Configuration Impact

Deployers using a secret store will need to load configuration values into their database using a native tool. The scheme for each backend service must be documented in order for them to be able to do this.

We may want to build a tool to read an INI file and publish it to a remote system, but that is not part of this spec and would have to be described separately before being implemented. Deployment tools such as Tripleo may provide their mechanism for doing this, or contribute to doing the work through oslo.config to be shared. It is expected that drivers will need a set() method to support uploading configuration settings.

Below is an example using a configuration file and hypothetical secret store set up via the config file.

The program is started using the standard --config-file option on the command line.

$ app --config-file /path/to/file.conf

and the configuration file file.conf contains:

[DEFAULT]
config_sources = secret

[secret]
driver = castellan
mapping_file = /path/to/mapping.ini

Developer Impact

Developers will not notice any difference in their use of oslo.config.

Testing Impact

We will need unit tests for the priority resolution algorithm.
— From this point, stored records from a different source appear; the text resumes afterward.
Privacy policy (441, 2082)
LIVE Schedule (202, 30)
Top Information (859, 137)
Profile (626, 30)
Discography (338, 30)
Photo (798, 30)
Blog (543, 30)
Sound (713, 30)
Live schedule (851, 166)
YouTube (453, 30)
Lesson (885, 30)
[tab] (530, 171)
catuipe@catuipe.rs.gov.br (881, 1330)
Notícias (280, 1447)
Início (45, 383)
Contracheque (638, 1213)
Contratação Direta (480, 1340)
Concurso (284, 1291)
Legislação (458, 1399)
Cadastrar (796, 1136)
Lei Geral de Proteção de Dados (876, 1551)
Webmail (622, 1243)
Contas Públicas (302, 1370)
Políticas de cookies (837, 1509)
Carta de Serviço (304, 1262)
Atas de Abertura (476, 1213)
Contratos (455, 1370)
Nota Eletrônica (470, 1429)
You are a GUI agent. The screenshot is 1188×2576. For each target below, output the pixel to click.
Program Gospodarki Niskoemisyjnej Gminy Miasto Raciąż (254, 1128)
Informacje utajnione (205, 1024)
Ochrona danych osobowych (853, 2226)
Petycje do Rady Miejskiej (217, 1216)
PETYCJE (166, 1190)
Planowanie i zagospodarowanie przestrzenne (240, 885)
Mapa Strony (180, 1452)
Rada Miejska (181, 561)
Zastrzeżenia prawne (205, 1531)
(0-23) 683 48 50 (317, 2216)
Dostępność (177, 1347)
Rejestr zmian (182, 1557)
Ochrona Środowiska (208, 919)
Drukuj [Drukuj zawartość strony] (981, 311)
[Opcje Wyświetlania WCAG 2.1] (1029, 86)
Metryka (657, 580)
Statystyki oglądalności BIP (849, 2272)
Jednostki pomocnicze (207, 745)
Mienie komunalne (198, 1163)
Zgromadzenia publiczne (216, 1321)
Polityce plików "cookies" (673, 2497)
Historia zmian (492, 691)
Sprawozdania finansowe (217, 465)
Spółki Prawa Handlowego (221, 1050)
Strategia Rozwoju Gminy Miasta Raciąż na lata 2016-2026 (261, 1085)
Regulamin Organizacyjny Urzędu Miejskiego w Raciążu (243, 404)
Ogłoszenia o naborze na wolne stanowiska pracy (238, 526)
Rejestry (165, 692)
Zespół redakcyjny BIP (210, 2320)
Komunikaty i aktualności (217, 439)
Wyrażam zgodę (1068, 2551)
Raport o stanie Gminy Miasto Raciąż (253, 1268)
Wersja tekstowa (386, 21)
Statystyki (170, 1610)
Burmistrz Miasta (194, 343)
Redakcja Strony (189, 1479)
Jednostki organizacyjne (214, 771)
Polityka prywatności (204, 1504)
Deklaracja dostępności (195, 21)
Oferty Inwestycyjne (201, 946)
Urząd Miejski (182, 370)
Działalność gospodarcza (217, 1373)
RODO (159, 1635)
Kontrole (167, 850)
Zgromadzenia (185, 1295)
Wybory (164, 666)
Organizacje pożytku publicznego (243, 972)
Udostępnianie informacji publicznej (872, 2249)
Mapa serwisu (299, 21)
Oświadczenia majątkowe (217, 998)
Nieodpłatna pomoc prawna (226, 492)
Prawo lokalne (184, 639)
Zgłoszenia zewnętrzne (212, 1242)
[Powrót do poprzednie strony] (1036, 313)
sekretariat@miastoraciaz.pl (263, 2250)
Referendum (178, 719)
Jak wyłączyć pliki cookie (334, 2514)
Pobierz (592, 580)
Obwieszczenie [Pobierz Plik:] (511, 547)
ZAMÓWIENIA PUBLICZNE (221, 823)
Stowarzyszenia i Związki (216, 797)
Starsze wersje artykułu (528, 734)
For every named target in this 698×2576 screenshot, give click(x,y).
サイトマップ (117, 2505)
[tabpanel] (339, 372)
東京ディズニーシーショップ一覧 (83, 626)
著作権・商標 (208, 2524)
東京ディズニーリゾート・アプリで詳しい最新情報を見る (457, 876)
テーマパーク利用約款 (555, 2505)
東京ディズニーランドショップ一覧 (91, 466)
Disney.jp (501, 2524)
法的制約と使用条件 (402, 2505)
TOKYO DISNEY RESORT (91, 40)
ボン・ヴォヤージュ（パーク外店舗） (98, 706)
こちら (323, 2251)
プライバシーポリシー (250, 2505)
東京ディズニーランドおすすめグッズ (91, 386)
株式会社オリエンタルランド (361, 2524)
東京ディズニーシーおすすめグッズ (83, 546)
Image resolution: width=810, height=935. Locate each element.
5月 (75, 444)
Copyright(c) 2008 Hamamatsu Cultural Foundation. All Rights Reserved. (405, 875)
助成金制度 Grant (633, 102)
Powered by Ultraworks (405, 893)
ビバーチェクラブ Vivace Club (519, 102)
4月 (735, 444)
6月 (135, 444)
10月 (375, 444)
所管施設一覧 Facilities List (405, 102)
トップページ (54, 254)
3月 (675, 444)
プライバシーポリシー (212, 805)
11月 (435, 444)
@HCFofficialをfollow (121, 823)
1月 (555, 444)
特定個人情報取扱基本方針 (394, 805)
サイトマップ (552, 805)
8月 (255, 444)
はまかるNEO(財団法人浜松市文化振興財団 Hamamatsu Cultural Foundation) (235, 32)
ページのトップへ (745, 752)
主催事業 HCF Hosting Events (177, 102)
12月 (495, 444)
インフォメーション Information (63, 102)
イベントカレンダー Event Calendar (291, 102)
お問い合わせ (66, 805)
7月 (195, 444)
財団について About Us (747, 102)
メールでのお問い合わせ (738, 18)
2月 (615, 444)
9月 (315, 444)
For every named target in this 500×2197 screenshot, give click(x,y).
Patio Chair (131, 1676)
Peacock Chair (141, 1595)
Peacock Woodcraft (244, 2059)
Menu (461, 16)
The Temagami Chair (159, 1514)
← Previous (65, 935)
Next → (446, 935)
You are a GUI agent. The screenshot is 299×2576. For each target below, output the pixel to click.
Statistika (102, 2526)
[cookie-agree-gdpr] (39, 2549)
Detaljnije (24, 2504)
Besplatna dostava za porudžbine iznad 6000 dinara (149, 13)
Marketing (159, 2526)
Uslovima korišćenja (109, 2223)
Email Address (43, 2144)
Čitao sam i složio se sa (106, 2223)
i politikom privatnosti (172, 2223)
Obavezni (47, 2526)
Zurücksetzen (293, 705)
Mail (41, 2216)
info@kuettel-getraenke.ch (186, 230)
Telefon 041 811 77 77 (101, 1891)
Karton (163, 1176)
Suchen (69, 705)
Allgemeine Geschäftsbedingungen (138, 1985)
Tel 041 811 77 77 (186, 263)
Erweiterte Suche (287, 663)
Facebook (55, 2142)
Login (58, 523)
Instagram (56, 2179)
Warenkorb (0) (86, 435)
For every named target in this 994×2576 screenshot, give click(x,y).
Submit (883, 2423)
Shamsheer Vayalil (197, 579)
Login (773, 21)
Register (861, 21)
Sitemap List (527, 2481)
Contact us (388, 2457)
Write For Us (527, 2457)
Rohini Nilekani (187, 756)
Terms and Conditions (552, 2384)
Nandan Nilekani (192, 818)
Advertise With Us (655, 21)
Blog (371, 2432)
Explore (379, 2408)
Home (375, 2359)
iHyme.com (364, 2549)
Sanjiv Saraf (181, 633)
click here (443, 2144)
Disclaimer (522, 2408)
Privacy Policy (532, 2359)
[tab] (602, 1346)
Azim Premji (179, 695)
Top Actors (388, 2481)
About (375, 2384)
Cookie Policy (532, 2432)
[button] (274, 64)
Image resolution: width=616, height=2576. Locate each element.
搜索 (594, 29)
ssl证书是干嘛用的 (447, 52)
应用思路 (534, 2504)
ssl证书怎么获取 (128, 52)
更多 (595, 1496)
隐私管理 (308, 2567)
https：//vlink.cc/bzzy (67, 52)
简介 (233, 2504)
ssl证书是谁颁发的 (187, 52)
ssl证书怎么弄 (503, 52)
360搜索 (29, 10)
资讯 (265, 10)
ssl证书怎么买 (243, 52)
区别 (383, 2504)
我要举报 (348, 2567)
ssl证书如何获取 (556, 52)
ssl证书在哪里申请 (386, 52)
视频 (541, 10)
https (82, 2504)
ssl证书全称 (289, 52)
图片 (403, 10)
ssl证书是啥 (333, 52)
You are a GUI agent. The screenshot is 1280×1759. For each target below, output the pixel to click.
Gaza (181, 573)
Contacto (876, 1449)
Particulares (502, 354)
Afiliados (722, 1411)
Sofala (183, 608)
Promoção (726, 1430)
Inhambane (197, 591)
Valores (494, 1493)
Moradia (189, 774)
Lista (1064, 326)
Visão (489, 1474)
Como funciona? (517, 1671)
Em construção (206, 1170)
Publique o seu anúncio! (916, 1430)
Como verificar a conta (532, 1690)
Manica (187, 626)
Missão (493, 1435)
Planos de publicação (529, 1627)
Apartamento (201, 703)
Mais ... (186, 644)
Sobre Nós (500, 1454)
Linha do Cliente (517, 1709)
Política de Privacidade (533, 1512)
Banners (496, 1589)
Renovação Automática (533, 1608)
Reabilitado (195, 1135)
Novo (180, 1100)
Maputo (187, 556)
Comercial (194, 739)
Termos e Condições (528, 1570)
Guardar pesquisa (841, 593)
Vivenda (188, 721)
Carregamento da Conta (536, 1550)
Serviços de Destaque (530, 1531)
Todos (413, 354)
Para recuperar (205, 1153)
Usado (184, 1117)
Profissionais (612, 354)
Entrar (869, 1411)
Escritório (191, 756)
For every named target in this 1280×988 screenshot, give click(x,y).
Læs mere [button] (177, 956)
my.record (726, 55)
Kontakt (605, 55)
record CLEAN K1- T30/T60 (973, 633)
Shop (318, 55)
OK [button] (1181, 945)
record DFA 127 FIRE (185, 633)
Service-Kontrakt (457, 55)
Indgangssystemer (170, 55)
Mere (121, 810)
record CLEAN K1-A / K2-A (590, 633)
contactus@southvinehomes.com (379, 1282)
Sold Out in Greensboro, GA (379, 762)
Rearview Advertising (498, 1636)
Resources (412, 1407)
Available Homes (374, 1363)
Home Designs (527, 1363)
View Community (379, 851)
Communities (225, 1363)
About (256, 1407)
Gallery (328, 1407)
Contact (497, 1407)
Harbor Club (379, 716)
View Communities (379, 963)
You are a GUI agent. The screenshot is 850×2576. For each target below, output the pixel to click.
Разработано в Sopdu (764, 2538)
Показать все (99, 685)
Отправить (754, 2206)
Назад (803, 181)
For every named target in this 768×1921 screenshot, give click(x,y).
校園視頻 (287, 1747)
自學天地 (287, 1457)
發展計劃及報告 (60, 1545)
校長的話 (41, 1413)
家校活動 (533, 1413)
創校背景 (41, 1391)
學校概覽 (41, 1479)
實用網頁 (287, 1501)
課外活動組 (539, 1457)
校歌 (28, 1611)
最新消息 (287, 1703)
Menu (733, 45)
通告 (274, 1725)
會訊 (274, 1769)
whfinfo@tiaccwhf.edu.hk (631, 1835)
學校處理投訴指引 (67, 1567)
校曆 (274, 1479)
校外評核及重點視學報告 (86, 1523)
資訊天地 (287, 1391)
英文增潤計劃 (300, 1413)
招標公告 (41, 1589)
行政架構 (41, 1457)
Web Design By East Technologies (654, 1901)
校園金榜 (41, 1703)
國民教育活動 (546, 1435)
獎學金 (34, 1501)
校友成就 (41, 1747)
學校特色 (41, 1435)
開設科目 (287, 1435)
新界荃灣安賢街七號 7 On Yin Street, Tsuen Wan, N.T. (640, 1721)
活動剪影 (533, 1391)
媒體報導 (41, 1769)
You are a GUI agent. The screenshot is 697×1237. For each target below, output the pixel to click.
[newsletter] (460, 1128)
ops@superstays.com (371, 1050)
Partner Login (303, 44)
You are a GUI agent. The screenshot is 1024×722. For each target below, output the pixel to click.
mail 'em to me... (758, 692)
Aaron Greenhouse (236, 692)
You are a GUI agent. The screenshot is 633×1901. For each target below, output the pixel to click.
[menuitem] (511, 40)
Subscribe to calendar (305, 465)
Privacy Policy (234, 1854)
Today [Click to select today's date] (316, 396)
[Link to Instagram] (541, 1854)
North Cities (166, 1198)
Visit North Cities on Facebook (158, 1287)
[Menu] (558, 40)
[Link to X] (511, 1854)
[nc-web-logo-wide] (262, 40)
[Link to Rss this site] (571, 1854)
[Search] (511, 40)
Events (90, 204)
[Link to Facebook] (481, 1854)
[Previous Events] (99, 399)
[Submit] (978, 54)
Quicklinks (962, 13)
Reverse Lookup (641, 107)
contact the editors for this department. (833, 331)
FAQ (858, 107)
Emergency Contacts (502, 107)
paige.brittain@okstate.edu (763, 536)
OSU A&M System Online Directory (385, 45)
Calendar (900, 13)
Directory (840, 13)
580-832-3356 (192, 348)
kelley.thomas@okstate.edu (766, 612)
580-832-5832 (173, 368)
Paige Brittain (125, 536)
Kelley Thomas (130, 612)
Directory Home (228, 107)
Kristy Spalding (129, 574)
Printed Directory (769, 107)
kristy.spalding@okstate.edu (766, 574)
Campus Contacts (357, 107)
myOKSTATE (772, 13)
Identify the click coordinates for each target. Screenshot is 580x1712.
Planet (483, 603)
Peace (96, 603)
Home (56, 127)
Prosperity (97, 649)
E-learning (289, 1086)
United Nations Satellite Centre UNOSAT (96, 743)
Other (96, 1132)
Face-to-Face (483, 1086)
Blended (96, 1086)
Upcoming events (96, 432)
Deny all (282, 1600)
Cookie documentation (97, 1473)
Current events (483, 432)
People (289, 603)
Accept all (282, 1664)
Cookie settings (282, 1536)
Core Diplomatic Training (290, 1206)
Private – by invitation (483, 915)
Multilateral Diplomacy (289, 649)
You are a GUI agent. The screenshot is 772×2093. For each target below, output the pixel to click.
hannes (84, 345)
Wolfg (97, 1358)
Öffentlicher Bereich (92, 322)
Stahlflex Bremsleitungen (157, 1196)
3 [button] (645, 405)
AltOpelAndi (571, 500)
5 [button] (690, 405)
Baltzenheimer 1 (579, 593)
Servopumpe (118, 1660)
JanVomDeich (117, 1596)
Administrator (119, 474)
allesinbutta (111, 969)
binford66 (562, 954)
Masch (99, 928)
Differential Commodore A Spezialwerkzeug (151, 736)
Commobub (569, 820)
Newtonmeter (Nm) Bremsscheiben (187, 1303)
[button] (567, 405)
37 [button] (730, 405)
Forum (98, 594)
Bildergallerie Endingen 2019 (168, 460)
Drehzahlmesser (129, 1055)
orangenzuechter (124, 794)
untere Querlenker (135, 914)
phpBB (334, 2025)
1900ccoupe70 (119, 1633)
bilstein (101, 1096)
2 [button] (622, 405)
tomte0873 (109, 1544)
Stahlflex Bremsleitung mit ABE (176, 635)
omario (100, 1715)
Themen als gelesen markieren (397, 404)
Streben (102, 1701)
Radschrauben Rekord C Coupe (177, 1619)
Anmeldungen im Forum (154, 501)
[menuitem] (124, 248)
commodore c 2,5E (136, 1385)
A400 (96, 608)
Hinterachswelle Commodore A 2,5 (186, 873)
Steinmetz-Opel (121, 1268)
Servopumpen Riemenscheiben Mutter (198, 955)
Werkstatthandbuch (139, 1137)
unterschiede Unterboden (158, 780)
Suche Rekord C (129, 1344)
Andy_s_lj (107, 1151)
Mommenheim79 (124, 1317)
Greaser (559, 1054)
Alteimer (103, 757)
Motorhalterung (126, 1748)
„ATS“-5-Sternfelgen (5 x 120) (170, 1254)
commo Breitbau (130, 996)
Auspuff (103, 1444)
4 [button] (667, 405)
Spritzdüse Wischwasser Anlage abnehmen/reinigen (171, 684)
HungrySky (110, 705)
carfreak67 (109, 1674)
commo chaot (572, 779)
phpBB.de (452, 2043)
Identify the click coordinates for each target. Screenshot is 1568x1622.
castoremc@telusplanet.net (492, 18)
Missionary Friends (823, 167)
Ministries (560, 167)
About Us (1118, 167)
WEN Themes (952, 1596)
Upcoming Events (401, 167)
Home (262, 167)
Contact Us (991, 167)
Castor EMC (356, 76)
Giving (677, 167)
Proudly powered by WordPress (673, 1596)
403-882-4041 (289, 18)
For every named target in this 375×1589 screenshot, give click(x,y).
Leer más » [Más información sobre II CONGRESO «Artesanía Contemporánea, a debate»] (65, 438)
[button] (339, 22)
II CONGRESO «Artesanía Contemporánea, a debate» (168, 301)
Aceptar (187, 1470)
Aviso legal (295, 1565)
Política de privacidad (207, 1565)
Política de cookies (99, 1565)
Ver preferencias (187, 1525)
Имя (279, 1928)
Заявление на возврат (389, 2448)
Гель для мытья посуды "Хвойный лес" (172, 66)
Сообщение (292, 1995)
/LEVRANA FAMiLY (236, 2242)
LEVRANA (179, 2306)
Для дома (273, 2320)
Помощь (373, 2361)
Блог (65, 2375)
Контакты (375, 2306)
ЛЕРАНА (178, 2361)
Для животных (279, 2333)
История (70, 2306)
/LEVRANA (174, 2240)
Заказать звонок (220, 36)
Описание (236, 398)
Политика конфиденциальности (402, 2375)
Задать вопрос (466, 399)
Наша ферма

We will need unit tests for the driver(s).

We will need functional tests for the driver(s).

Implementation

Assignee(s)

Primary assignee:

  • Samuel Pilla (spilla)

Other contributors:

  • Doug Hellmann (dhellmann)

Milestones

queens-3 or rocky-2

Work Items

  • Define the base class for a configuration driver.

  • Define the ConfigurationSource base class.

  • Set up the namespace for entry points for drivers.

  • Define a new driver for loading configuration from simple URLs to be used as a test case.

  • Extend ConfigOpts to load and use the drivers, as described above. This will add URL handling without changing the way file loading works.

  • Update ConfigOpts to use the ConfigurationSource search algorithm described above in addition to its current search algorithm.

  • Ensure that ConfigOpts only caches non-mutable values.

  • Change mutate_config_files() to discard all of the existing data and reload it, without performing any validation. Fix tests and erase dead code left by rewriting that feature.

Incubation

None.

Adoption

TBD

Library

oslo.config

Anticipated API Stabilization

TBD

Documentation Impact

TBD

Dependencies

None

References

Note

This work is licensed under a Creative Commons Attribution 3.0 Unported License.